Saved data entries
== Segment start ==

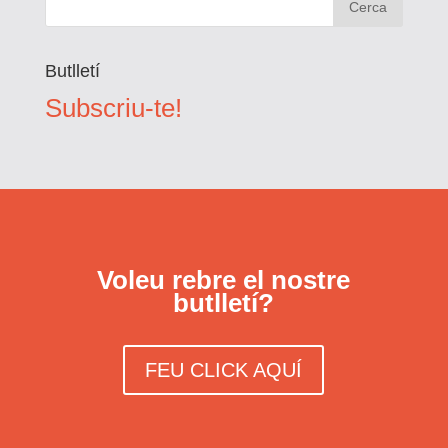
Butlletí
Subscriu-te!
Voleu rebre el nostre
butlletí?
FEU CLICK AQUÍ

== Segment end ==

- [Assignment]:
Could you retype every record exactly, leaving the pictures out?

- [Reply to the exercise]:
Butlletí
Subscriu-te!
Voleu rebre el nostre
butlletí?
FEU CLICK AQUÍ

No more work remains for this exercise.